▶ **TASK ITEM**: Exactly as written, return every line of the data below apart from the pictures.

▶ **SOURCE RECORDS**:
────

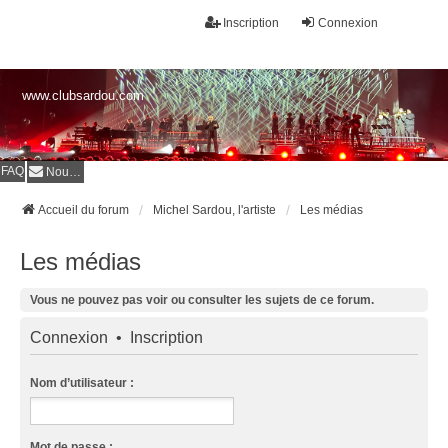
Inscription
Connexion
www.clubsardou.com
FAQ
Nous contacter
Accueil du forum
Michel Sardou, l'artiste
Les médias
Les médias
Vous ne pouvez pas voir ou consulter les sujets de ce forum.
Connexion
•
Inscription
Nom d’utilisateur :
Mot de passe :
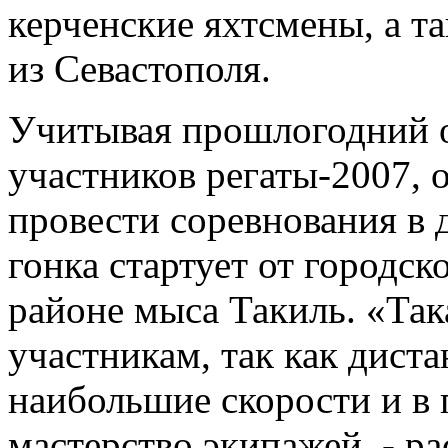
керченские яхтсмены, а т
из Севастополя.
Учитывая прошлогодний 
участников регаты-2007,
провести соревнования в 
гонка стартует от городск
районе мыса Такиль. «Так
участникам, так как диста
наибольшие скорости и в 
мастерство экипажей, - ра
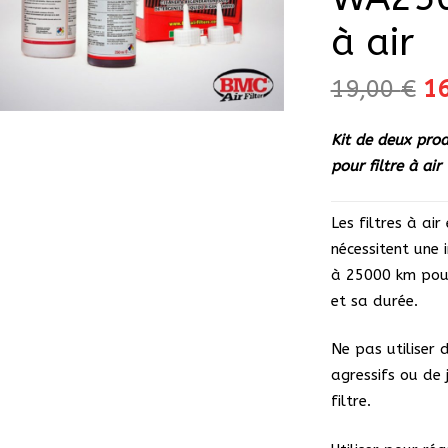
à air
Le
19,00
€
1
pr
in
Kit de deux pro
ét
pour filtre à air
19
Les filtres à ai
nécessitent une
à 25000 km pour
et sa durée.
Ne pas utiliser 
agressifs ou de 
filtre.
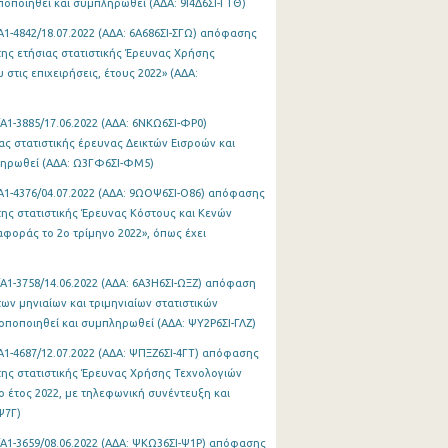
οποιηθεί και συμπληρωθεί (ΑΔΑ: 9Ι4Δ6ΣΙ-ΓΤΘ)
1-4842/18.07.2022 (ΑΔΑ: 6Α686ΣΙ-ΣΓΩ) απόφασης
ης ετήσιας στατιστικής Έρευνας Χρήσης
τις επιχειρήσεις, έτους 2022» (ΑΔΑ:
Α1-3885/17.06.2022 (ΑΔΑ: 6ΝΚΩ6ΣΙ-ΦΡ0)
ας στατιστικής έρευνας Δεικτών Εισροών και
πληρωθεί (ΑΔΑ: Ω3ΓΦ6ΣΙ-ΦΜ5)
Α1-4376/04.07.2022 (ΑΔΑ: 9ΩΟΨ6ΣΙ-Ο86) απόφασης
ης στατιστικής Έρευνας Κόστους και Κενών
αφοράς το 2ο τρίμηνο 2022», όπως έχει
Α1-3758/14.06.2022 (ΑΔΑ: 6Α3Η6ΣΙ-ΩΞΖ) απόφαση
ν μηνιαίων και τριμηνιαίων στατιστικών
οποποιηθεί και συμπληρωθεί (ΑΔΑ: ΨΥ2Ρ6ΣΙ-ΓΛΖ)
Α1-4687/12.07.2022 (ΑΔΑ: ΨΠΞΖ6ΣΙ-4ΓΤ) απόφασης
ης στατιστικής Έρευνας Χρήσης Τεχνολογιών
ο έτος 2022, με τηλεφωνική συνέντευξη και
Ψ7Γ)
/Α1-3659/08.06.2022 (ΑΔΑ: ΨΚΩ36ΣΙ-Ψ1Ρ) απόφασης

────

▶ **EXPECTED ANSWER**:
Inscription
Connexion
www.clubsardou.com
FAQ
Nous contacter
Accueil du forum
Michel Sardou, l'artiste
Les médias
Les médias
Vous ne pouvez pas voir ou consulter les sujets de ce forum.
Connexion
•
Inscription
Nom d’utilisateur :
Mot de passe :
керченские яхтсмены, а т
из Севастополя.
Учитывая прошлогодний 
участников регаты-2007,
провести соревнования в 
гонка стартует от городск
районе мыса Такиль. «Так
участникам, так как диста
наибольшие скорости и в 
мастерство экипажей, - ра
à air
Le
19,00
€
1
pr
in
Kit de deux pro
ét
pour filtre à air
19
Les filtres à ai
nécessitent une
à 25000 km pour
et sa durée.
Ne pas utiliser 
agressifs ou de 
filtre.
οποιηθεί και συμπληρωθεί (ΑΔΑ: 9Ι4Δ6ΣΙ-ΓΤΘ)
1-4842/18.07.2022 (ΑΔΑ: 6Α686ΣΙ-ΣΓΩ) απόφασης
ης ετήσιας στατιστικής Έρευνας Χρήσης
τις επιχειρήσεις, έτους 2022» (ΑΔΑ:
Α1-3885/17.06.2022 (ΑΔΑ: 6ΝΚΩ6ΣΙ-ΦΡ0)
ας στατιστικής έρευνας Δεικτών Εισροών και
πληρωθεί (ΑΔΑ: Ω3ΓΦ6ΣΙ-ΦΜ5)
Α1-4376/04.07.2022 (ΑΔΑ: 9ΩΟΨ6ΣΙ-Ο86) απόφασης
ης στατιστικής Έρευνας Κόστους και Κενών
αφοράς το 2ο τρίμηνο 2022», όπως έχει
Α1-3758/14.06.2022 (ΑΔΑ: 6Α3Η6ΣΙ-ΩΞΖ) απόφαση
ν μηνιαίων και τριμηνιαίων στατιστικών
οποποιηθεί και συμπληρωθεί (ΑΔΑ: ΨΥ2Ρ6ΣΙ-ΓΛΖ)
Α1-4687/12.07.2022 (ΑΔΑ: ΨΠΞΖ6ΣΙ-4ΓΤ) απόφασης
ης στατιστικής Έρευνας Χρήσης Τεχνολογιών
ο έτος 2022, με τηλεφωνική συνέντευξη και
Ψ7Γ)
/Α1-3659/08.06.2022 (ΑΔΑ: ΨΚΩ36ΣΙ-Ψ1Ρ) απόφασης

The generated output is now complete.